## Problem details
Copy verbatim the block of lines in the entries below whose first line contains "content; and support" and whose last line contains "encabezados". Leave out all other lines.
*-*-*
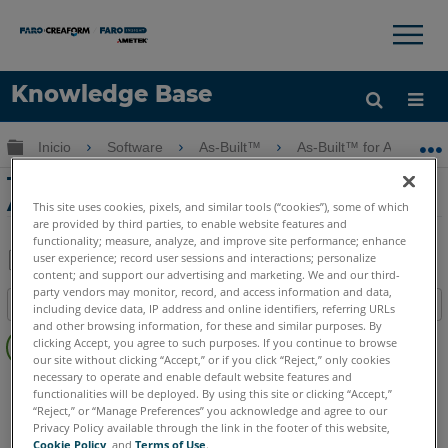
×
×
Knowledge Base
Idioma
Expandir/contraer jerarquía global
Inicio
Software
As-Built™
As-Built™ for AutoCAD
Obtenga ayuda
INICIAR SESIÓN
Tutorial de acero con As-Built for
AutoCAD Software
This site uses cookies, pixels, and similar tools (“cookies”), some of which
are provided by third parties, to enable website features and
functionality; measure, analyze, and improve site performance; enhance
user experience; record user sessions and interactions; personalize
content; and support our advertising and marketing. We and our third-
Compartir
Guardar
party vendors may monitor, record, and access information and data,
Índice
como
including device data, IP address and online identifiers, referring URLs
and other browsing information, for these and similar purposes. By
Sin
PDF
clicking Accept, you agree to such purposes. If you continue to browse
encabezados
our site without clicking “Accept,” or if you click “Reject,” only cookies
necessary to operate and enable default website features and
As-Built
AutoCAD
functionalities will be deployed. By using this site or clicking “Accept,”
“Reject,” or “Manage Preferences” you acknowledge and agree to our
Privacy Policy available through the link in the footer of this website,
Cookie Policy
, and
Terms of Use
.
*-*-*
## Your solution
content; and support our advertising and marketing. We and our third-
Compartir
Guardar
party vendors may monitor, record, and access information and data,
Índice
como
including device data, IP address and online identifiers, referring URLs
and other browsing information, for these and similar purposes. By
Sin
PDF
clicking Accept, you agree to such purposes. If you continue to browse
encabezados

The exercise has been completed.